Shares in the Anglo Dutch firm soared 5%, or 204.5p to 3,791p, as it unveiled plans for a "comprehensive review" to "capture more quickly" the value within the firm after snubbing the 143 billion US dollar (£115 billion) proposal last week.
The FTSE 100 Index was up 27.42 points to 7,302.25, with Unilever sitting at the top of the biggest risers, as it clawed back some lost ground after taking a tumble on Monday in response to Kraft Heinz's decision to call off its pursuit.
Across Europe, Germany's Dax was up 0.3% and the Cac 40 in France rose 0.2%.
On the currency markets, the pound edged lower after a downward revision to annual growth stripped the UK of its title as the fastest growing economy in the G7 last year.
The Office for National Statistics (ONS) said gross domestic product (GDP) expanded by 0.7% in its second estimate of fourth quarter growth, which is up 0.1 percentage points from initial readings of 0.6%.
However, annual growth for 2016 has been revised down by 0.2% to 1.8%, marking a slight slowdown from 2.2% in 2015.
It puts the UK behind Germany which recorded a 1.9% rise in annual GDP, and means the UK is no longer the fastest growing economy among G7 members, which includes the US, Canada and Japan.
Sterling was down 0.2% against the greenback at 1.244 and 0.4% lower versus the euro at 1.179.
The price of oil was down 1.7%, or 95 cents, to 55.71 US dollars a barrel despite OPEC remaining optimistic that it can deliver on its production cut targets.
In UK stocks, Lloyds Bank Group was among the biggest risers after posting its highest annual profits for a decade.
Shares were up 2.9p to 69.7p after the taxpayer-backed lender said bottom line profits more than doubled to £4.24 billion last year from £1.64 billion in 2015, thanks largely to lower costs of compensation for payment protection insurance (PPI).
Its profit haul is the biggest since 2006 and comes as it puts the PPI saga and taxpayer bailout behind it, with the Government now holding a stake of less than 5% and set to fully return the lender to private hands by the summer.
But the group said its performance was ''inextricably linked to the health of the UK economy'', which faces an uncertain outlook amid Brexit negotiations, while the impact of the referendum was laid bare on bonus payouts.

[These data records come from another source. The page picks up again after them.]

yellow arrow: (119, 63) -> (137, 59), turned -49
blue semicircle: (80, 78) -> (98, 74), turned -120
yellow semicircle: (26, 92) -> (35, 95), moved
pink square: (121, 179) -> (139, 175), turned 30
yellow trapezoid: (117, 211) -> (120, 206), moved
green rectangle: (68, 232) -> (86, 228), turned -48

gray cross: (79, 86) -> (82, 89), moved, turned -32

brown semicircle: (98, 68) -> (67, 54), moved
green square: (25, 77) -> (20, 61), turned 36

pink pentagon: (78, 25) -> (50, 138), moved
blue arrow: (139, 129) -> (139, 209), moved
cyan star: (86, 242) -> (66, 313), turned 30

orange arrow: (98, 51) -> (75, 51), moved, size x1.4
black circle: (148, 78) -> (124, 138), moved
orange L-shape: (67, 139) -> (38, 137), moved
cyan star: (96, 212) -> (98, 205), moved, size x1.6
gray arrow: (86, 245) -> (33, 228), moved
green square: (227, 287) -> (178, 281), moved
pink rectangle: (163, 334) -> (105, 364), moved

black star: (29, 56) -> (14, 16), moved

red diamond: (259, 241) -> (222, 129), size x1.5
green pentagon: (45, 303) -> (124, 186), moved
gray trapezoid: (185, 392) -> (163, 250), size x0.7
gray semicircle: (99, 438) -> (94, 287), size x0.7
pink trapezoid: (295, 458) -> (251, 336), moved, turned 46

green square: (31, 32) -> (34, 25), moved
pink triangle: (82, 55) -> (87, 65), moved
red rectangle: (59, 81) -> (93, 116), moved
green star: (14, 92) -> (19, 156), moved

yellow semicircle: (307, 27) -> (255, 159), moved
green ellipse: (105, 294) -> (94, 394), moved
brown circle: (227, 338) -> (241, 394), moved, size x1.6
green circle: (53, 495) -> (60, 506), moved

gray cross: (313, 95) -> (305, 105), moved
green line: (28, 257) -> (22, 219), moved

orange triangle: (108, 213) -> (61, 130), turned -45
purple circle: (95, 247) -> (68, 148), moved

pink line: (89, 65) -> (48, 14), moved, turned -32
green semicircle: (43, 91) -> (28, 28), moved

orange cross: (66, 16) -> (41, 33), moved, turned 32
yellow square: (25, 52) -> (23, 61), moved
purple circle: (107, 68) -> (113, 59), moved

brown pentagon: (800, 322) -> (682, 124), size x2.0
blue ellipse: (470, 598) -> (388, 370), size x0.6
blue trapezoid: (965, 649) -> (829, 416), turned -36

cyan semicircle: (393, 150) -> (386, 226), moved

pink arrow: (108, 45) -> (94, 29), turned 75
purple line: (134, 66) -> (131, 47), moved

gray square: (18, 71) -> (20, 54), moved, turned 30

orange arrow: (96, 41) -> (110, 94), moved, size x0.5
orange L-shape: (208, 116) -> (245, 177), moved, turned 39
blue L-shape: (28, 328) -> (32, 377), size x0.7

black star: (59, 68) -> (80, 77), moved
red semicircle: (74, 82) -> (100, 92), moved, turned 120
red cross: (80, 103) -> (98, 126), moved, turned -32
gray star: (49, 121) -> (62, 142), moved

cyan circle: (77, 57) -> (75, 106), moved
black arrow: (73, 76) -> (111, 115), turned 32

Lloyds said on an underlying basis, profits fell 3% to £7.9 billion.
The biggest risers on the FTSE 100 Index were Unilever up 204.5p to 3,791p, Capita up 24.5p to 558.5p, Lloyds Banking Group up 2.9p to 69.7p, Rolls-Royce up 19p to 751.5p.
The biggest fallers on the FTSE 100 Index were Anglo American down 41.5p to 1,309p, Intercontinental Hotels Group down 109p to 3,770p, BHP Billiton down 38p to 1,367.5p, Smufit Kappa down 46p to 2,170p.